Le film tient une ligne parfaite entre romantisme et sexualité, amour et désamour, choix de vie possible ou imposé et c’est très bien raconté Très visuel avec ses longues séquences fixes du côté du poids de la conscience ou de la morale (la scène du bain à la fin est terrible ) qui s'opposent à certains mouvements de caméras dont le mouvement fait ici sens de liberté ,d'amour et de réalisation de soi (nager, conduire, courir). 
 

L'intérêt ne cesse de croître à mesure que le réalisateur sait faire participer le spectateur aux doutes et aux hauts et aux bas du protagoniste, magnifiquement interprété par Mateusz Banasiuk, qui offre également à l'écran toute la splendeur de son corps d'athlète nageur.

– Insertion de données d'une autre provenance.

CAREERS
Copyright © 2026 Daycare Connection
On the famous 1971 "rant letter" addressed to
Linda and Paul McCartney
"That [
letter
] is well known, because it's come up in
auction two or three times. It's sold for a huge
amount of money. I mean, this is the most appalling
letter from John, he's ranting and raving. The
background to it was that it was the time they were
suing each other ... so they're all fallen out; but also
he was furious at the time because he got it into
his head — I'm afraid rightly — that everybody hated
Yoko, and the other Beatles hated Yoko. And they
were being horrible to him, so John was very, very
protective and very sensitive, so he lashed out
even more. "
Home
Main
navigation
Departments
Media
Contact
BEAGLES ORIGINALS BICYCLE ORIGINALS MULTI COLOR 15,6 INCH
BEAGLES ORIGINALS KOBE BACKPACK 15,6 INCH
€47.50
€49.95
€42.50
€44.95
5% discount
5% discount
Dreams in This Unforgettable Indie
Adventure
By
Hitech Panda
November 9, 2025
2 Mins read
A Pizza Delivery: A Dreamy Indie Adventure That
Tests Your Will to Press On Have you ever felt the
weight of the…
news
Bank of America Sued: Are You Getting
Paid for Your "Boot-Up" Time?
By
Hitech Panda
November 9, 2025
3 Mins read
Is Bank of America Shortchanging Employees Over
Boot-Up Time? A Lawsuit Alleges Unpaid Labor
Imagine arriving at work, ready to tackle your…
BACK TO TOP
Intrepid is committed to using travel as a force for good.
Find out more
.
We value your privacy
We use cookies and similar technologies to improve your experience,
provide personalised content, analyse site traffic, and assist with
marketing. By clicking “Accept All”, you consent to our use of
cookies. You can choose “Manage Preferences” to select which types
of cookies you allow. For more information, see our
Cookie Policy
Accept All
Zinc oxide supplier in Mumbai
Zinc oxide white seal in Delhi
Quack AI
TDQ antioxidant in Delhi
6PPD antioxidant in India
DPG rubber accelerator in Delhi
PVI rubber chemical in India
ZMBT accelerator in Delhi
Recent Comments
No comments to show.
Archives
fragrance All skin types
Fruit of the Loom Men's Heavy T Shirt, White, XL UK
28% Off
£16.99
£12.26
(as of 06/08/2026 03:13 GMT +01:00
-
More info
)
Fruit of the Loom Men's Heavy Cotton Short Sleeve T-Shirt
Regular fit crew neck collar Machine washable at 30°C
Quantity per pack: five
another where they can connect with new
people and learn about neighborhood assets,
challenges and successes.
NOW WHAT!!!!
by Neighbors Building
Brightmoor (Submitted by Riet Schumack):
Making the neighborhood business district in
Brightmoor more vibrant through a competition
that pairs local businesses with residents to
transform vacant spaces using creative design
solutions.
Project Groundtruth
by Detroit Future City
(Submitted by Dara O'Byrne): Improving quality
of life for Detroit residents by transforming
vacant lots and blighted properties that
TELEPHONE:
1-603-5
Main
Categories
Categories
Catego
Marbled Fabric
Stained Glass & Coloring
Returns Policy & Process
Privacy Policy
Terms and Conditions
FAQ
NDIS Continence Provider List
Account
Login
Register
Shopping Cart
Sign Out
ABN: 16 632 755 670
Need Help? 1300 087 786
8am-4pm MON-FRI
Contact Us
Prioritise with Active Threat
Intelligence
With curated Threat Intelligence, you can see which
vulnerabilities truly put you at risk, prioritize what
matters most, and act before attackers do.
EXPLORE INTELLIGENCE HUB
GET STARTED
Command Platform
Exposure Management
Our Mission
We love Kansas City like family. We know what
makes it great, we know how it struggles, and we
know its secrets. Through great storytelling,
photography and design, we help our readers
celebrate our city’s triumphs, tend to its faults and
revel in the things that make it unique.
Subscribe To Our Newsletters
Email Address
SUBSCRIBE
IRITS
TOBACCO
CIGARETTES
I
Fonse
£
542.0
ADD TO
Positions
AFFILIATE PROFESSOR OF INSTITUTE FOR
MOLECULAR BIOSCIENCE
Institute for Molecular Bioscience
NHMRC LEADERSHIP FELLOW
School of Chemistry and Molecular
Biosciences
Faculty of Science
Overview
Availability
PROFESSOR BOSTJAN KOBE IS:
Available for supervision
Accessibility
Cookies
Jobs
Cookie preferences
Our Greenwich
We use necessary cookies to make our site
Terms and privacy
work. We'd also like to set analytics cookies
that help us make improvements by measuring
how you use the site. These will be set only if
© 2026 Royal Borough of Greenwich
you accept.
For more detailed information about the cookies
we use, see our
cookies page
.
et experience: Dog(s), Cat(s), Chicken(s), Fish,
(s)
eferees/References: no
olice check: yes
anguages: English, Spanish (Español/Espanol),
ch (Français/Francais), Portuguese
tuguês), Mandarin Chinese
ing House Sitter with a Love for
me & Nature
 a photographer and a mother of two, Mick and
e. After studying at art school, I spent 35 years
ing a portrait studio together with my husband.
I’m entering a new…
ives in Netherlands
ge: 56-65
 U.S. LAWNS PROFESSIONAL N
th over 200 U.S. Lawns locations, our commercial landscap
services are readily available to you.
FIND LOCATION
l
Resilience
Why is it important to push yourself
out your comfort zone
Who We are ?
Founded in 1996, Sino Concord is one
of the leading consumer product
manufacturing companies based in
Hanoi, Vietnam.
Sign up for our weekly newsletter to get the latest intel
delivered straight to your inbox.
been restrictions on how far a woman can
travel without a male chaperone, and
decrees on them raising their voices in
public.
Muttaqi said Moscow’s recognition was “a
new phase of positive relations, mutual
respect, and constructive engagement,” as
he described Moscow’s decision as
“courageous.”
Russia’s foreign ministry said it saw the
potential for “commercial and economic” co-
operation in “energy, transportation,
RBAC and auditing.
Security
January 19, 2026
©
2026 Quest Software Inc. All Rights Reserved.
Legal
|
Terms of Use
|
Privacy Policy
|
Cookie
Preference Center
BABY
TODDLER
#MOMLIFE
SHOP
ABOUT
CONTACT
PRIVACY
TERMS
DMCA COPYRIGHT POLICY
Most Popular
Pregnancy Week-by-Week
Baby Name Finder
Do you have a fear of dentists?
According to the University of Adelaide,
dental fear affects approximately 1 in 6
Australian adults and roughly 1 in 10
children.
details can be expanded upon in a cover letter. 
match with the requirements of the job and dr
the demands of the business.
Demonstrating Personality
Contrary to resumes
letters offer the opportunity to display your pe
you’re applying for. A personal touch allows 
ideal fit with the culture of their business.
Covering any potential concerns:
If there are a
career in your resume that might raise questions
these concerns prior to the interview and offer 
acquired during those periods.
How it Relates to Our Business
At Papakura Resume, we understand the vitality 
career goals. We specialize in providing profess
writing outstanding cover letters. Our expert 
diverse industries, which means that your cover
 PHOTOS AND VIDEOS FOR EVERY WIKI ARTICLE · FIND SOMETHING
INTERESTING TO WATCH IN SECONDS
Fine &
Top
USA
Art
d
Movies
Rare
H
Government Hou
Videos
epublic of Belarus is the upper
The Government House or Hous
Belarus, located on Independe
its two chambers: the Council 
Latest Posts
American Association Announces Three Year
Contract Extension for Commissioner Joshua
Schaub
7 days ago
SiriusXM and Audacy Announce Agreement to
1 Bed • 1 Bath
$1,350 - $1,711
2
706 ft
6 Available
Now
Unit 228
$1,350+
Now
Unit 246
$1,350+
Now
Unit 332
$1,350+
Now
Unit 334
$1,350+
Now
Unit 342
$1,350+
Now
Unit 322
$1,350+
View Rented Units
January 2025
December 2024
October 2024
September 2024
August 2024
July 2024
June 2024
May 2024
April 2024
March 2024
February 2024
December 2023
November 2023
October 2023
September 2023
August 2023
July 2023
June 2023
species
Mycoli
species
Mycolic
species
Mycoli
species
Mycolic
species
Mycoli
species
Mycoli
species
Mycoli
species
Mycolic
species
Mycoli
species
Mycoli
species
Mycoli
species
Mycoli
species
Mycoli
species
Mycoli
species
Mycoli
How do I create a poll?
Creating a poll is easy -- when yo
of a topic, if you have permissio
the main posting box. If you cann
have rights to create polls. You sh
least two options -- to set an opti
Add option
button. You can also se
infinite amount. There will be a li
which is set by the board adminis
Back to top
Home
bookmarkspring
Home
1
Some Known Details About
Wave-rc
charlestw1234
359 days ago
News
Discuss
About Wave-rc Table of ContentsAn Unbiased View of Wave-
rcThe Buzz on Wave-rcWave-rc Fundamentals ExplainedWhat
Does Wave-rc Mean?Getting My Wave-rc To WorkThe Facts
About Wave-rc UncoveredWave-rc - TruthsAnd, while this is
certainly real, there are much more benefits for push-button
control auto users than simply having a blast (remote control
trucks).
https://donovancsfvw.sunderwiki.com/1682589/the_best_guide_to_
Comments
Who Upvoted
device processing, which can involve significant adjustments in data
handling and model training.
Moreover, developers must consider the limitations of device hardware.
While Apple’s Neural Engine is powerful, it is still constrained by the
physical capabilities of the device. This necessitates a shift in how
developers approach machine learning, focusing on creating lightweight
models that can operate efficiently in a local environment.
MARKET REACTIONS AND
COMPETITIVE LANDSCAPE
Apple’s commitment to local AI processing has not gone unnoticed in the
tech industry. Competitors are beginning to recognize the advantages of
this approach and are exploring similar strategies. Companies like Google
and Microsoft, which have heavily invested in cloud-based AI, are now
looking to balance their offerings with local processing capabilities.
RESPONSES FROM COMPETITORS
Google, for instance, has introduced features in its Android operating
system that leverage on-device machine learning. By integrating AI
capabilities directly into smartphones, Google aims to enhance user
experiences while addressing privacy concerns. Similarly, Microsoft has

Dans l'eau – la piscine, la rivière, les fontaines, la pluie, et même l'eau du bain – se trouve la métaphore de la purification, qui n'est pas toujours ce qu'elle paraît. Le film est imprégné d'un érotisme puissant, intense et finement ciselé qui contribue grandement à la compréhension du destin de Kuba et des sentiments du spectateur.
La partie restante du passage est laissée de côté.